• _Data under study_:
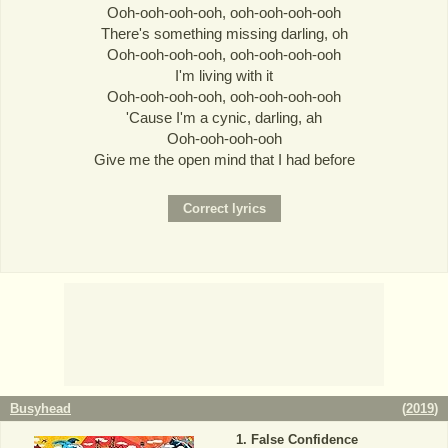
Ooh-ooh-ooh-ooh, ooh-ooh-ooh-ooh
There's something missing darling, oh
Ooh-ooh-ooh-ooh, ooh-ooh-ooh-ooh
I'm living with it
Ooh-ooh-ooh-ooh, ooh-ooh-ooh-ooh
'Cause I'm a cynic, darling, ah
Ooh-ooh-ooh-ooh
Give me the open mind that I had before
Busyhead
(
2019
)
False Confidence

• _What the task requires_: A word-for-word copy of the data, without its pictures, is what is needed.

• _Problem solution_:
Ooh-ooh-ooh-ooh, ooh-ooh-ooh-ooh
There's something missing darling, oh
Ooh-ooh-ooh-ooh, ooh-ooh-ooh-ooh
I'm living with it
Ooh-ooh-ooh-ooh, ooh-ooh-ooh-ooh
'Cause I'm a cynic, darling, ah
Ooh-ooh-ooh-ooh
Give me the open mind that I had before
Busyhead
(
2019
)
False Confidence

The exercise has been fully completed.